Not youthful & effortless cool like Obama. But a kind of O.G. cool. That quite intentional and on point shoulder brush she did at the Benghazi hearings might have been the most gangster thing I’ve ever seen her do.
jl
From what I heard and read, glad I missed it.
Read that the contestants spent quite a bit of time bashing and promising to cut Social Security and Medicare. So, I like how the GO is positioning itself for the general election.
But how many people watched it? It was CNBC.
redshirt
@Goblue72:
Totally gangster. And guaranteed to be replayed by right wing media till the end of days – which is a power move on Hillary’s part. Giving this move to them, and to us – for very different reasons! It’s a great political move, and might be THE move of the 2016 election.
redshirt
@efgoldman: Facts and logic don’t work on them. They’re immune.
Only mockery.
Pie Happens (opiejeanne)
@redshirt: That was my reaction to Lindsay Graham. He actually is shrill.
Elizabelle
In news of other resurrected hopes, just enjoyed Frankenweenie on TCM. Early Tim Burton. It’s all there.
Haven’t seen the brush off move, but like Hillary being commended for a gangster move. First I’ve heard of that slang. Funny.
Anne Laurie
@Warren Terra: I think the idea was to lure GOP-leaning voters into giving the sticker a closer read — and maybe helping them catch a clue.
Goblue72
@redshirt: Center-left/liberalish Maggie Thatcher with a blackberry is sorta a good frame for her. For example, take her quite smart decision to make clear direct statements on women’s issues and not shying from the word feminist. She’s used those statements – along with careful media ops with younger female celebrities like Lena Dunham and Katy Perry – as crafty signals to young women voters that she’s the tough grandma who has their back.
Pie Happens (opiejeanne)
@Goblue72: Why do you want a VAT tax? Most states have it; it’s called a sales tax, and it’s repressive.
TS
@Goblue72:
VAT style taxes are like flat tax rates – they cost the poor much much more than they cost the wealthy.
Steeplejack
@Goblue72:
With you on Clinton, with you on commie socialist transfer-of-wealth spending. Not with you on a regressive VAT. First let’s run the numbers on capital paying the same tax rate as labor (capital gains vs. income tax) and having a transaction tax on stock trades. Let Goldman Sachs et al. pay some vig for their millions(?) of front-running trades every day.
redshirt
@Goblue72: To heck with the VAT tax man!
Steeplejack
@Elizabelle:
Brush-off move is in the GIF over the Hillary tweet above.
BillinGlendaleCA
@Pie Happens (opiejeanne): And regressive. I’ve never understood why some liberals love the VAT, it’s regressive and complicated.
redshirt
Was marijuana really talked about in both debates?
Goblue72
@Elizabelle: O.G. = Original Gangster
Today most commonly associated with hip hop slang as a term of respect for older or deceased influential rappers; its origins are in 1970s LA gang culture, and specifically the Crips.
BillinGlendaleCA
@Steeplejack: I agree, make making money from money pay the same as money from work.
David Koch
@efgoldman:
eta: It’s as if they think it’s beneath them to ask Obama’s 70,000,000 million voters for their support.
Pie Happens (opiejeanne)
@BillinGlendaleCA: Regressive! D’oh! That’s what I meant.
Elizabelle
@Steeplejack: Saw it. Was expecting more gangstery, but love that word and how GOP will take it.

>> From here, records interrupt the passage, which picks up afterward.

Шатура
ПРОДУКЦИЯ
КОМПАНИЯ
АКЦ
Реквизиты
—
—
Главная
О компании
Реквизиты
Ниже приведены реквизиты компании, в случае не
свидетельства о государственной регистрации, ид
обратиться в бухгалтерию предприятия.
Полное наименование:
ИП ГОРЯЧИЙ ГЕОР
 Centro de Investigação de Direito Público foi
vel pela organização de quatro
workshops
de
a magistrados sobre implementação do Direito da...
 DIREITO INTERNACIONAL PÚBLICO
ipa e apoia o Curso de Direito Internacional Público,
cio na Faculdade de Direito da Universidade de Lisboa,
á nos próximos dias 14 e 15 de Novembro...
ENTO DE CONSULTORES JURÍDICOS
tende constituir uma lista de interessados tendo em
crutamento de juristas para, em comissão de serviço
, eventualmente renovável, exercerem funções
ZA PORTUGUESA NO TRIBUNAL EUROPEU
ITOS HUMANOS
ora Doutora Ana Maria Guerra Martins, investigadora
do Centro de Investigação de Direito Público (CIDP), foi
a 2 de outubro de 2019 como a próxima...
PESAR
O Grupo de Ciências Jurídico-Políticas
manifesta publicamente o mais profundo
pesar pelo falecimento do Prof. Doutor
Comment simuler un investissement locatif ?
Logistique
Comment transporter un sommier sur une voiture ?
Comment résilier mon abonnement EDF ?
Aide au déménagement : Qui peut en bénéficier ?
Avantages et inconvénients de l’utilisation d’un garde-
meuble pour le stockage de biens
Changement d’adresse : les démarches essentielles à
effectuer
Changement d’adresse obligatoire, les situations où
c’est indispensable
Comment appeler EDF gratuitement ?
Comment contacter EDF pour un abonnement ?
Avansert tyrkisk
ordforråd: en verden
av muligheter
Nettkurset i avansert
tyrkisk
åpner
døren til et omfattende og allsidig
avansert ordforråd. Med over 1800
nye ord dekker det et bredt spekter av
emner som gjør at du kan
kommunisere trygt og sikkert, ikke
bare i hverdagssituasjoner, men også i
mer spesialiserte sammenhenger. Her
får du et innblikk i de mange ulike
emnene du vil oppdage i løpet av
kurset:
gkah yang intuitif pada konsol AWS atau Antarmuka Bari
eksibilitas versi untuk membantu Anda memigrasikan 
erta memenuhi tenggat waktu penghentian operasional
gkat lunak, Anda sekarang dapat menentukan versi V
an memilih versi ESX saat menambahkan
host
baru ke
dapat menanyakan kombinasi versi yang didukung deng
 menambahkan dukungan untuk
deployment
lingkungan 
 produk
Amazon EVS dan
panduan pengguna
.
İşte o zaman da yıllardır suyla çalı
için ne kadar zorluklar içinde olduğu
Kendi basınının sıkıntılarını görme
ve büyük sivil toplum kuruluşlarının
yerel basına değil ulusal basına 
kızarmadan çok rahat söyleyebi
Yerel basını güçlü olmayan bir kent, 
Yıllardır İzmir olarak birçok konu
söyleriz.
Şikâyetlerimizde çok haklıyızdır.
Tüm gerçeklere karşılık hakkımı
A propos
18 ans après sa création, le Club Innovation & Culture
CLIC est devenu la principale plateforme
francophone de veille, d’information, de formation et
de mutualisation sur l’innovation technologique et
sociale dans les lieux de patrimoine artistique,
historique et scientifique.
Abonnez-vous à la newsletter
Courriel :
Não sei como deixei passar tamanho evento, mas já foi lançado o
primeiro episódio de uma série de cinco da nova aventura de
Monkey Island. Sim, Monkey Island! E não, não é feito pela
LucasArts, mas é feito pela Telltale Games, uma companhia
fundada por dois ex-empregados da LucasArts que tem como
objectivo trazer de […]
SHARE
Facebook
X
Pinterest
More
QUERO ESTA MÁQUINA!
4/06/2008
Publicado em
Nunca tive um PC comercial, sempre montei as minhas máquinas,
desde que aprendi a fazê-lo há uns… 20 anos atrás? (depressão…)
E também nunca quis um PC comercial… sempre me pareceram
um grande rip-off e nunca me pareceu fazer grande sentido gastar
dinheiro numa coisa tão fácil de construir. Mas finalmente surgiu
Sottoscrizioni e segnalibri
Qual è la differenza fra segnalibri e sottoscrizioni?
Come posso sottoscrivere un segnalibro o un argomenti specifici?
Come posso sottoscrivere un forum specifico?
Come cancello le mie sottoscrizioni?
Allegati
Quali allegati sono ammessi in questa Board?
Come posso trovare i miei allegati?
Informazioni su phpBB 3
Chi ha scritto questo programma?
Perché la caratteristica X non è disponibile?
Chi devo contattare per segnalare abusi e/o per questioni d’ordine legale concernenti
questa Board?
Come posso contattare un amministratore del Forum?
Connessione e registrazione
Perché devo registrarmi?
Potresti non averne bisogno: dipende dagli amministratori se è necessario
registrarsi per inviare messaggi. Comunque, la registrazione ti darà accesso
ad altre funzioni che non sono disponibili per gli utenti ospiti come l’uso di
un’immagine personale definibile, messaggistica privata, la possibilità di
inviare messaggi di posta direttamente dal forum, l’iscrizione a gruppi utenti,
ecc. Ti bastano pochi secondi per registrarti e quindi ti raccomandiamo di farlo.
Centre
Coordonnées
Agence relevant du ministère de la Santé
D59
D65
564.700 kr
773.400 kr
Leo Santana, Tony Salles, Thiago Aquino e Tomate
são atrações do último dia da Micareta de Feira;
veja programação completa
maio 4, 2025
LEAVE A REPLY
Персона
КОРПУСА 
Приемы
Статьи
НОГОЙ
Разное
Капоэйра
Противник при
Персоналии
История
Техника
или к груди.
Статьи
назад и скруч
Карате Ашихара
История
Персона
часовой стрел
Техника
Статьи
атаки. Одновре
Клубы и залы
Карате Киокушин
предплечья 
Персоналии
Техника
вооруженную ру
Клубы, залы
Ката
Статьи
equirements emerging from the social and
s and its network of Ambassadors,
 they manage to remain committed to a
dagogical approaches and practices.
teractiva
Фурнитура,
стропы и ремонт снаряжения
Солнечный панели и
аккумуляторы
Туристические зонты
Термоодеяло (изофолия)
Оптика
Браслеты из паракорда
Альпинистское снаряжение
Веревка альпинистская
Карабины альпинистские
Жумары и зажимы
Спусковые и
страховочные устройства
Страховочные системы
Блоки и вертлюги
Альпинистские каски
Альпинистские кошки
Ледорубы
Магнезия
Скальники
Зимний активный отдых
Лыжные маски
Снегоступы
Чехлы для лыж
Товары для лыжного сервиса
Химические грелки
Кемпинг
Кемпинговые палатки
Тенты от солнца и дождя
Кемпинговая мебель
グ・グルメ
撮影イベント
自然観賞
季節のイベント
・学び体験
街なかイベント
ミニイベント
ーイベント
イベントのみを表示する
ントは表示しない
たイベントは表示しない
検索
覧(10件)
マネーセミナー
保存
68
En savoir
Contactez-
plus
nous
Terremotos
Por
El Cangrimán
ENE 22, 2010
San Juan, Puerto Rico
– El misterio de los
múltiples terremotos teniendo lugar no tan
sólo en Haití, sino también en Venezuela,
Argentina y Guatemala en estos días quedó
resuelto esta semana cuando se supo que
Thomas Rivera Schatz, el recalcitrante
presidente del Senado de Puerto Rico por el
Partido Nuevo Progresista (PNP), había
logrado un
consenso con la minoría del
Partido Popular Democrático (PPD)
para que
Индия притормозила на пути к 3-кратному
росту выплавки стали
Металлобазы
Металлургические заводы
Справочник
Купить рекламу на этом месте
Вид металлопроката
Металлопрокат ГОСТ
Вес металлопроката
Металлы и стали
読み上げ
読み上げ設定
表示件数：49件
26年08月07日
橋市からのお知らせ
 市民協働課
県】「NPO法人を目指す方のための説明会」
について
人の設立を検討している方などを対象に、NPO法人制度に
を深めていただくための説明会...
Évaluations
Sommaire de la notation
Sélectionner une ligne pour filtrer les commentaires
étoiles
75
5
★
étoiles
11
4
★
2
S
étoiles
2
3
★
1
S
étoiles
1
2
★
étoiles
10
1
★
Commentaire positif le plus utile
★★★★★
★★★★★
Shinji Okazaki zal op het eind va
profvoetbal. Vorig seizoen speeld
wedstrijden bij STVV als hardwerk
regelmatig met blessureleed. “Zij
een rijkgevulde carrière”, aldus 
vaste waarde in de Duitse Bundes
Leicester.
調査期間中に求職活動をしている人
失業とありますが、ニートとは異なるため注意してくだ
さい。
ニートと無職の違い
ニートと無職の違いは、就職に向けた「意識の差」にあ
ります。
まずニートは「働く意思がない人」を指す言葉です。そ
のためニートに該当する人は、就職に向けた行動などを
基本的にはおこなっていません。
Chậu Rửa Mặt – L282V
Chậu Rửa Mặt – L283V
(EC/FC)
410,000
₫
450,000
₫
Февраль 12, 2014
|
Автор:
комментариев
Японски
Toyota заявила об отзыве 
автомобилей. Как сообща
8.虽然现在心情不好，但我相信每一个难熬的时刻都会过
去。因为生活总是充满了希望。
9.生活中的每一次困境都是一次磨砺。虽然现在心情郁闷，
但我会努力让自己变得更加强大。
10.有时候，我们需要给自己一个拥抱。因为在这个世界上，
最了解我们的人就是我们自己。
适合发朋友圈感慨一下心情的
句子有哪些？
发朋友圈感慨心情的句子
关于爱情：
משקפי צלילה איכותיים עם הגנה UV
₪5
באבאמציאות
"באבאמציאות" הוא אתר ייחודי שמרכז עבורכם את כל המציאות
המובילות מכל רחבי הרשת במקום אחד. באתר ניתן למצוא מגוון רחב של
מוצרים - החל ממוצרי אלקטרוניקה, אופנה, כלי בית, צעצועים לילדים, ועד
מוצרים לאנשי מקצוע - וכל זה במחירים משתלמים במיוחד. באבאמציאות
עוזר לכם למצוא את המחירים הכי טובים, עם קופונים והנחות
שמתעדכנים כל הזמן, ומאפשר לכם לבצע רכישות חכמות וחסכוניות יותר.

@Goblue72: Relieved you defined O.G.
I was afraid it meant Old Girl.
Pie Happens (opiejeanne)
@BillinGlendaleCA: I didn’t realize this was a fave of liberals. It’s certainly not mine. Washington state has no state income tax but they do have a sales tax and relatively high property taxes. Oregon has a state income tax and no sales tax. The ideal place for retirement would be somewhere around Vancouver, WA, and to do all your shopping in Oregon. It doesn’t work for large purchases like cars, though.
Ruckus
@Goblue72:
Have to go with the smart people here.
A VAT style tax is very regressive, just like a flat tax. It sounds nice if presented very superficially by libertarians but if you look at how people really are taxed both are horrible for a very large segment of the population. All of them in at least the bottom half of society if not more. That so many people think that a flat tax would be great shows that reality and politics often are at direct odds. Especially conservative/libertarian politics.
TriassicSands
Gee, the barking seals had another debate tonight and I missed it. I couldn’t watch it, because, unlike CNN, which streamed the Democratic debate live, the Republican debates (so far, anyway) are only available (apparently) to people with paid TV subscriptions, which I don’t have (never had, never will).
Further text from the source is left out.